Leicht, aber mit vielen Windungen: das "Superhirn" des Universalgenies Gauß

Von Heidi Niemann Veröffentlicht:

2005 ist nicht nur das Einstein-Jahr, sondern auch das Gauß-Jahr. Und dieses wird vor allem an seinem jahrzehntelangen Wirkungsort in Göttingen gefeiert. Zum 150. Todestag von Carl Friedrich Gauß (1777-1855) ist jetzt eine große Ausstellung über sein Leben und sein Wirken im Alten Rathaus von Göttingen eröffnet worden.

Stadt, Universität und die Gauß-Gesellschaft haben den bedeutenden Naturwissenschaftler mit einer Kranzniederlegung auf dem Albani-Friedhof geehrt. Dort war der im Alter von fast 78 Jahren gestorbene Gauß am 26. Februar 1855 beigesetzt worden - allerdings nicht der ganze Gauß: Vorher hatten Mediziner das Hirn des Verstorbenen entnommen, präpariert und in einem Glasgefäß in einer äthanolhaltigen Lösung aufbewahrt.

Das "Superhirn" ist inzwischen mehrfach untersucht worden, doch immer noch in einwandfreiem Zustand.

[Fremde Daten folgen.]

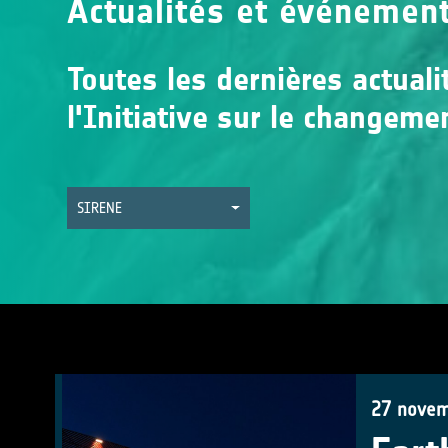
Actualités et événemen
Toutes les dernières actual
l'Initiative sur le changeme
SIRENE
27 novem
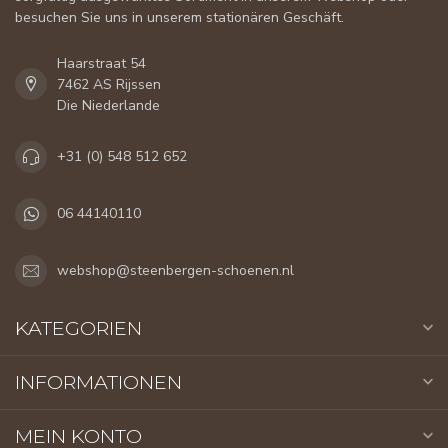
besuchen Sie uns in unserem stationären Geschäft.
Haarstraat 54
7462 AS Rijssen
Die Niederlande
+31 (0) 548 512 652
06 44140110
webshop@steenbergen-schoenen.nl
KATEGORIEN
INFORMATIONEN
MEIN KONTO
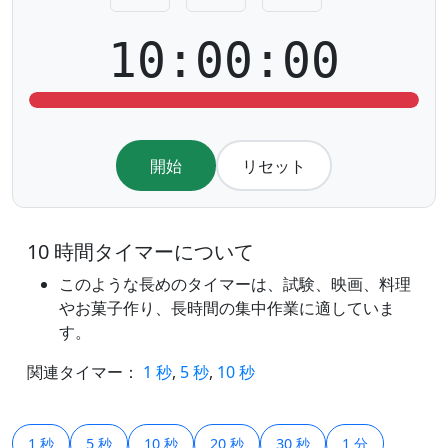
10:00:00
開始
リセット
10 時間タイマーについて
このような長めのタイマーは、試験、映画、料理
やお菓子作り、長時間の集中作業に適していま
す。
関連タイマー：
1 秒
,
5 秒
,
10 秒
1 秒
5 秒
10 秒
20 秒
30 秒
1 分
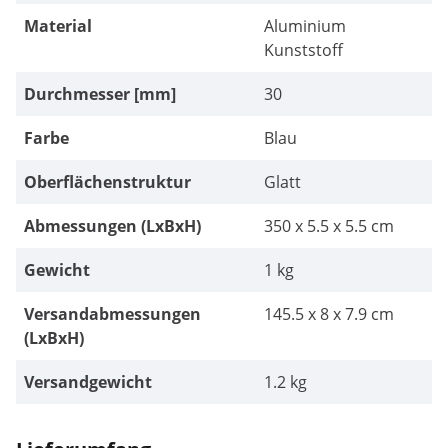
Material
Aluminium
Kunststoff
Durchmesser [mm]
30
Farbe
Blau
Oberflächenstruktur
Glatt
Abmessungen (LxBxH)
350 x 5.5 x 5.5 cm
Gewicht
1 kg
Versandabmessungen
145.5 x 8 x 7.9 cm
(LxBxH)
Versandgewicht
1.2 kg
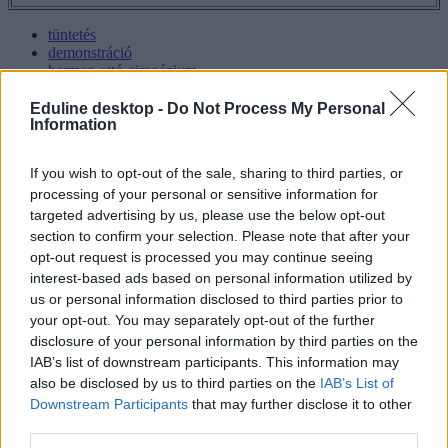
tüntetés
demonstráció
herman ottó gimnázium
tanárlázadás
Pilz Olivér
Eduline desktop -
Do Not Process My Personal
Information
Tanítanék Mozgalom
Hozzászólások
If you wish to opt-out of the sale, sharing to third parties, or
processing of your personal or sensitive information for
targeted advertising by us, please use the below opt-out
section to confirm your selection. Please note that after your
opt-out request is processed you may continue seeing
interest-based ads based on personal information utilized by
us or personal information disclosed to third parties prior to
your opt-out. You may separately opt-out of the further
Több mint kétszer annyi diák jutott be a
disclosure of your personal information by third parties on the
felsőoktatásba, mint ahány kollégiumi férőhely
IAB’s list of downstream participants. This information may
összesen van
also be disclosed by us to third parties on the
IAB’s List of
Downstream Participants
that may further disclose it to other
Nemcsak abban vannak jelentős különbségek az egyetemek között,
third parties.
hogy hány kollégiumi férőhely jut a hallgatókra, a térítési díj összege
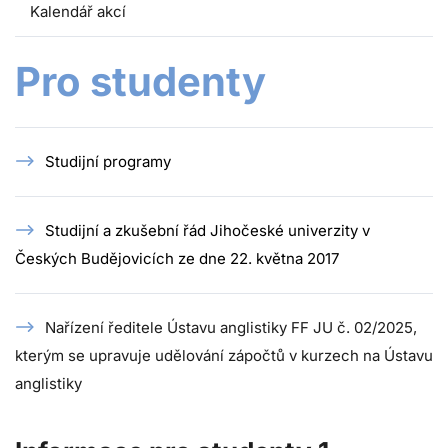
Kalendář akcí
Pro studenty
Studijní programy
Studijní a zkušební řád Jihočeské univerzity v
Českých Budějovicích ze dne 22. května 2017
Nařízení ředitele Ústavu anglistiky FF JU č. 02/2025,
kterým se upravuje udělování zápočtů v kurzech na Ústavu
anglistiky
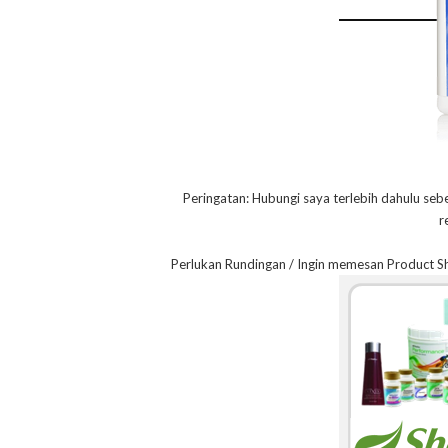
Peringatan: Hubungi saya terlebih dahulu seb
r
Perlukan Rundingan / Ingin memesan Product S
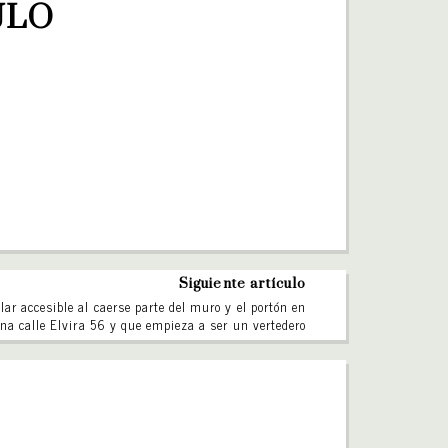
ULO
Siguiente artículo
lar accesible al caerse parte del muro y el portón en
ena calle Elvira 56 y que empieza a ser un vertedero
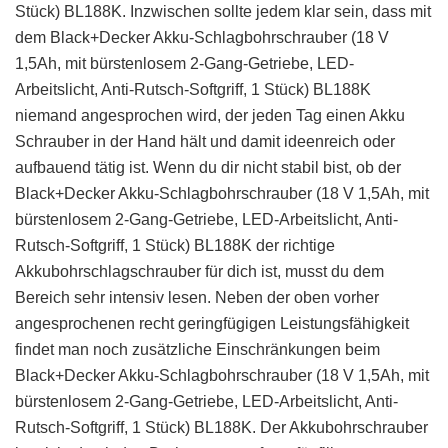
Stück) BL188K. Inzwischen sollte jedem klar sein, dass mit
dem Black+Decker Akku-Schlagbohrschrauber (18 V
1,5Ah, mit bürstenlosem 2-Gang-Getriebe, LED-
Arbeitslicht, Anti-Rutsch-Softgriff, 1 Stück) BL188K
niemand angesprochen wird, der jeden Tag einen Akku
Schrauber in der Hand hält und damit ideenreich oder
aufbauend tätig ist. Wenn du dir nicht stabil bist, ob der
Black+Decker Akku-Schlagbohrschrauber (18 V 1,5Ah, mit
bürstenlosem 2-Gang-Getriebe, LED-Arbeitslicht, Anti-
Rutsch-Softgriff, 1 Stück) BL188K der richtige
Akkubohrschlagschrauber für dich ist, musst du dem
Bereich sehr intensiv lesen. Neben der oben vorher
angesprochenen recht geringfügigen Leistungsfähigkeit
findet man noch zusätzliche Einschränkungen beim
Black+Decker Akku-Schlagbohrschrauber (18 V 1,5Ah, mit
bürstenlosem 2-Gang-Getriebe, LED-Arbeitslicht, Anti-
Rutsch-Softgriff, 1 Stück) BL188K. Der Akkubohrschrauber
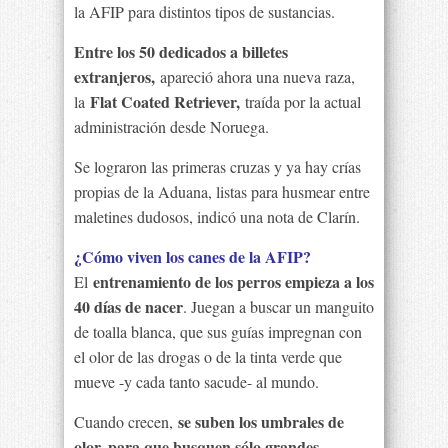
la AFIP para distintos tipos de sustancias.
Entre los 50 dedicados a billetes
extranjeros,
apareció ahora una nueva raza,
Flat Coated Retriever,
la
traída por la actual
administración desde Noruega.
Se lograron las primeras cruzas y ya hay crías
propias de la Aduana, listas para husmear entre
maletines dudosos, indicó una nota de Clarín.
¿Cómo viven los canes de la AFIP?
entrenamiento de los perros empieza a los
El
40 días de nacer
. Juegan a buscar un manguito
de toalla blanca, que sus guías impregnan con
el olor de las drogas o de la tinta verde que
mueve -y cada tanto sacude- al mundo.
se suben los umbrales de
Cuando crecen,
olor, para que busquen sólo grandes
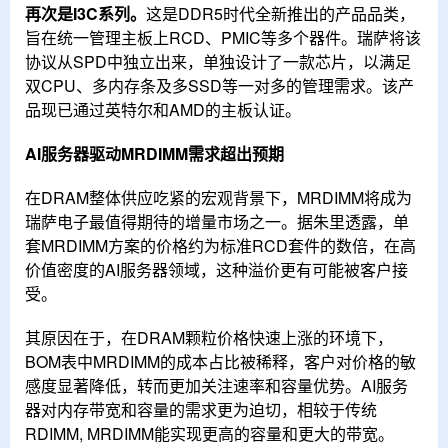
再次是I3C系列。
这是DDR5时代全新推出的产品品类，
旨在统一管理主板上RCD、PMIC等多个器件。瑞萨将该
协议从SPD中独立出来，单独设计了一款芯片，以满足
双CPU、多内存条及多SSD等一对多的管理需求。该产
品现已通过英特尔和AMD的主板认证。
AI服务器驱动MRDIMM需求超出预期
在DRAM整体供应吃紧的宏观背景下，MRDIMM将成为
瑞萨电子最值得期待的增量市场之一。据朱里透露，单
套MRDIMM方案的价格约为标准RCD套件的数倍，在高
价值密度的AI服务器领域，这种溢价更有可能被客户接
受。
其原因在于，在DRAM颗粒价格快速上涨的环境下，
BOM表中MRDIMM的成本占比被稀释，客户对价格的敏
感度显著降低，转而更加关注速率和容量优势。AI服务
器对内存带宽和容量的需求更为迫切，相较于传统
RDIMM, MRDIMM能实现更高的容量和更大的带宽。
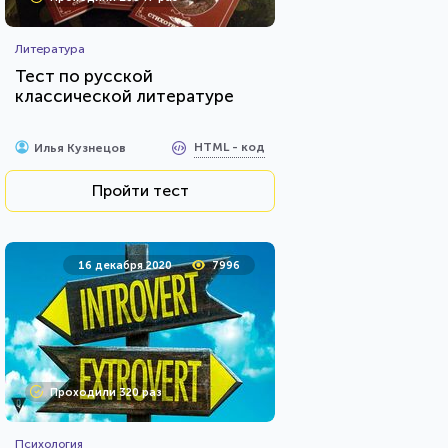
Литература
Тест по русской
классической литературе
HTML - код
Илья Кузнецов
Пройти тест
16 декабря 2020
7996
Проходили 320 раз
Психология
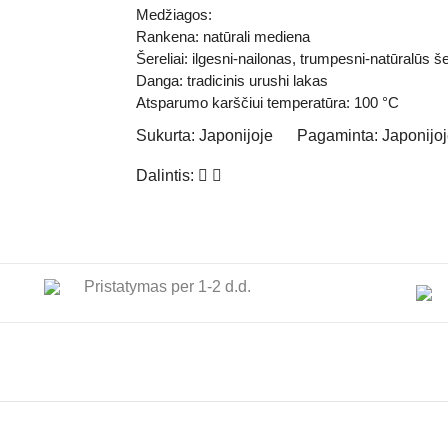
Medžiagos:
Rankena: natūrali mediena
Šereliai: ilgesni-nailonas, trumpesni-natūralūs še
Danga: tradicinis urushi lakas
Atsparumo karščiui temperatūra: 100 °C
Sukurta:
Japonijoje
Pagaminta:
Japonijo
Dalintis:
Pristatymas per 1-2 d.d.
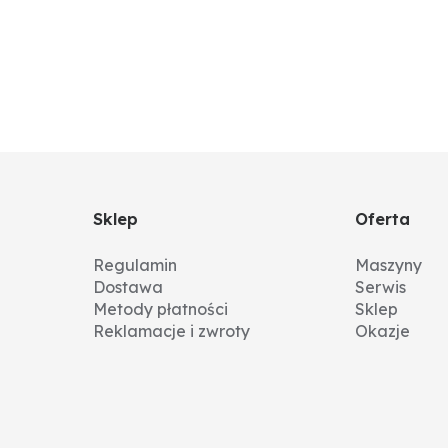
Sklep
Oferta
Regulamin
Maszyny
Dostawa
Serwis
Metody płatności
Sklep
Reklamacje i zwroty
Okazje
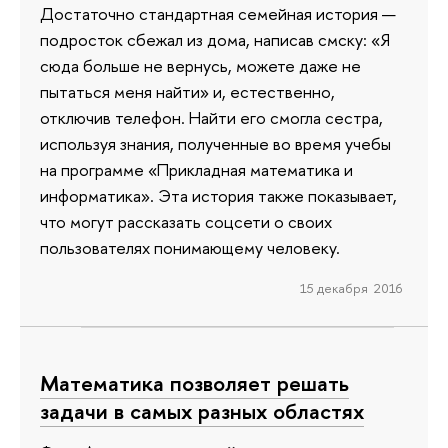
Достаточно стандартная семейная история —
подросток сбежал из дома, написав смску: «Я
сюда больше не вернусь, можете даже не
пытаться меня найти» и, естественно,
отключив телефон. Найти его смогла сестра,
используя знания, полученные во время учебы
на программе «Прикладная математика и
информатика». Эта история также показывает,
что могут рассказать соцсети о своих
пользователях понимающему человеку.
15 декабря 2016
Математика позволяет решать
задачи в самых разных областях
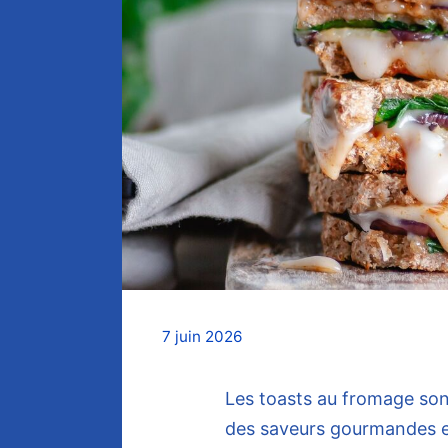
7 juin 2026
Les toasts au fromage son
des saveurs gourmandes et 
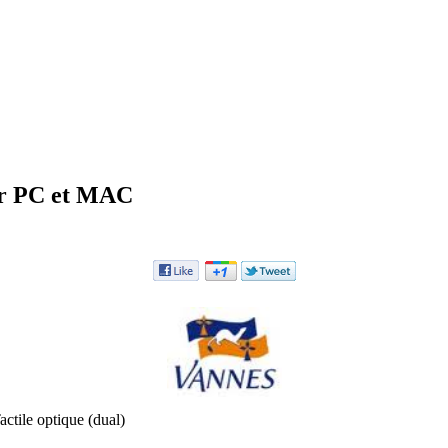
ur PC et MAC
actile optique (dual)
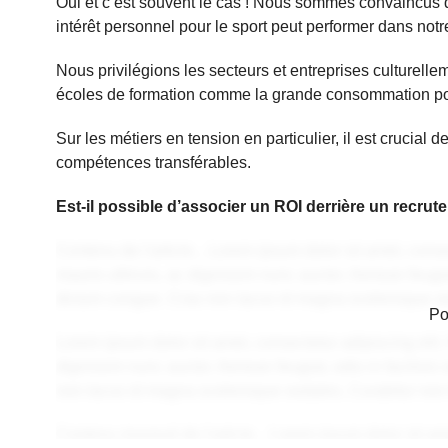
Oui et c’est souvent le cas ! Nous sommes convaincus q
intérêt personnel pour le sport peut performer dans notr
Nous privilégions les secteurs et entreprises culturell
écoles de formation comme la grande consommation po
Sur les métiers en tension en particulier, il est crucial 
compétences transférables.
Est-il possible d’associer un ROI derrière un recru
Contenu de l'article... Lorem ipsum dolor sit amet, consec
mauris ultrices, ac dignissim nunc auctor. Aenean feugiat,
dictum congue. Cras non lacus id magna scelerisque so
Po
Lorem ipsum dolor sit amet, consectetur adipiscing elit. 
dignissim nunc auctor. Aenean feugiat, odio in facilisis 
non lacus id magna scelerisque sodales. Curabitur non
Contenu masqué de l'article... Lorem ipsum dolor sit amet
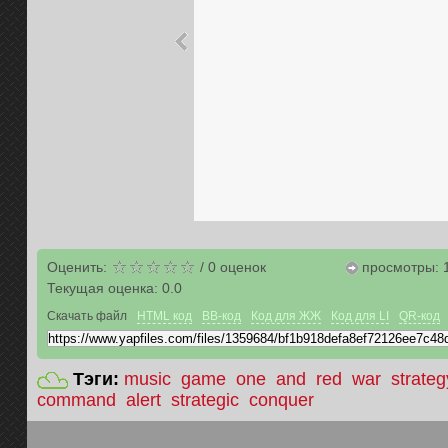
Оценить:
/
0
оценок
просмотры: 
Текущая оценка:
0.0
Скачать файл
HTML код
BB-код
Код для ЖЖ
Код для LI
QR-код
Тэги:
music
game
one
and
red
war
strateg
command
alert
strategic
conquer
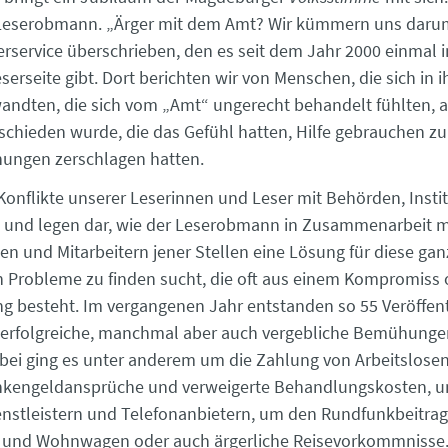
eserobmann. „Ärger mit dem Amt? Wir kümmern uns darum!“
rservice überschrieben, den es seit dem Jahr 2000 einmal 
serseite gibt. Dort berichten wir von Menschen, die sich in i
wandten, die sich vom „Amt“ ungerecht behandelt fühlten, al
schieden wurde, die das ­Gefühl hatten, Hilfe gebrauchen zu
fnungen zerschlagen hatten.
 Konflikte unserer Leserinnen und Leser mit Behörden, Insti
und legen dar, wie der Leserobmann in Zusammenarbeit m
en und Mitarbeitern jener Stellen eine Lösung für diese gan
 Probleme zu finden sucht, die oft aus einem Kompromiss 
g besteht. Im vergangenen Jahr entstanden so 55 Veröffent
 erfolgreiche, manchmal aber auch vergebliche Bemühungen
abei ging es unter anderem um die Zahlung von Arbeitslose
ankengeldansprüche und verweigerte Behandlungskosten, 
enstleistern und Telefonanbietern, um den Rundfunkbeitrag
 und Wohnwagen oder auch ­ärgerliche Reisevorkommnisse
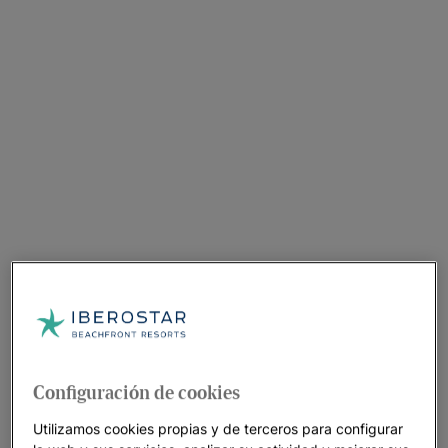
Configuración de cookies
Utilizamos cookies propias y de terceros para configurar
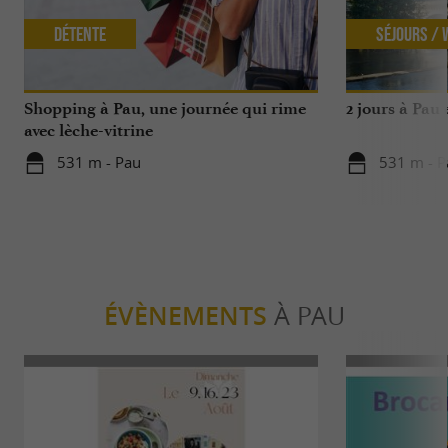
Détente
Séjours /
Shopping à Pau, une journée qui rime
2 jours à Pau
avec lèche-vitrine
531 m - Pau
531 m - P
ÉVÈNEMENTS
À PAU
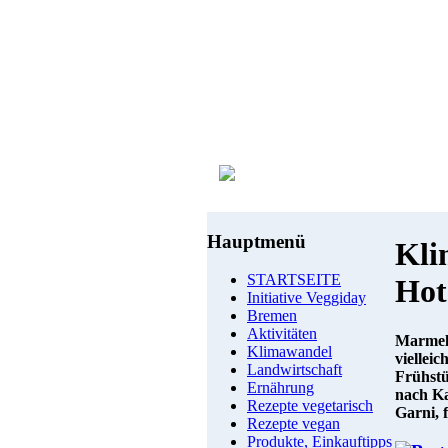
Hauptmenü
Kli
STARTSEITE
Hot
Initiative Veggiday
Bremen
Aktivitäten
Marmela
Klimawandel
vielleic
Landwirtschaft
Frühstü
Ernährung
nach Ka
Rezepte vegetarisch
Garni, 
Rezepte vegan
Produkte, Einkauftipps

Heute lagert es in der Akademie für Ethik und Geschichte in der Medizin in Göttingen.

Weil Gauß einer der größten Mathematiker aller Zeiten und ähnlich wie Albert Einstein ein Universalgenie war, erregte das Hirn des großen Gelehrten das Interesse der sogenannten Elitegehirnforschung, die Mitte des 19. Jahrhunderts florierte. Auf diesem Gebiet tat sich der Göttinger Physiologe Rudolph Wagner (1805-1864) hervor.

Dieser nahm die Hirne von Gauß und anderen Göttinger Professoren unter die Lupe. Von der Schädelinnenseite wurde ein Gipsabdruck hergestellt, außerdem wurde das Gauß’sche Hirn vermessen (18,5 cm lang, 14,1 breit und 12,5 hoch) und gewogen (1492 Gramm).

Auch wenn Gauß ein intellektuelles Schwergewicht war, sein Hirn war es nicht, stellte der Physiologe fest. Im Vergleich dazu wogen die untersuchten Hirne von Göttinger Handwerkern deutlich schwerer. Beeindruckt war Wagner dagegen von den Hirnwindungen, die bei Gauß besonders ausgeprägt waren.

Nach Wagners Tod wurden die Forschungen nicht weitergeführt, das Gauß’sche Hirn mußte nur noch einige Male umziehen - um 1950 vom Institut für Physiologie in das damals neue Institutsgebäude in der Humboldtallee, dann 1977 in den Neubau des Klinikums, schließlich 1995 in das Institut für Geschichte und Ethik der Medizin, wo es noch immer aufbewahrt wird.

Damit ist es dem Gauß’schen Hirn deutlich besser ergangen als dem Hirn von Albert Einstein in den USA: Dieses wurde nicht nur präpariert, ausgemessen und fotografiert, sondern auch noch in 240 kleine Blöcke zerteilt, die einzeln in Celloidin eingegossen wurden. Am Gauß’schen Hirn hat niemand herumgeschnitten, es ist unbeschädigt.

Vor sechs Jahren wurde es allerdings noch einmal, diesmal mit modernster und schonender Technik untersucht: Ende 1998 nahm eine Arbeitsgruppe unter der Leitung von Professor Jens Frahm von der Biomedizinischen NMR ForschungsGmbH am Max-Planck-Institut für biophysikalische Chemie in Göttingen eine Magnetresonanz-Tomografie vor.

An dieser Untersuchung seines eigenen Hirns war Gauß gewissermaßen selbst beteiligt: Die magnetische Kraftflußdichte innerhalb des MR-Tomografen wird in "Gauß" angegeben, und auch eines der Hochfrequenzverfahren beruht auf Pulsen in Form der Gauß’schen Glockenfunktionen.

Die Aufnahmen zeigten, daß Gauß bis ins hohe Alter ein völlig intaktes Hirn hatte, keine Spur von Alzheimer oder anderen degenerativen Erkrankungen. Inzwischen ist es in einer Formalinlösung neu präpariert. Aufnahmen der Computeruntersuchung sind in der Gauß-Ausstellung im Alten Rathaus in Göttingen zu sehen.

Die Gauß-Ausstellung im Alten Rathaus Göttingen (Markt 9) ist noch bis zum 15. Mai, und zwar dienstags bis sonntags von 11 bis 17 Uhr, zu sehen.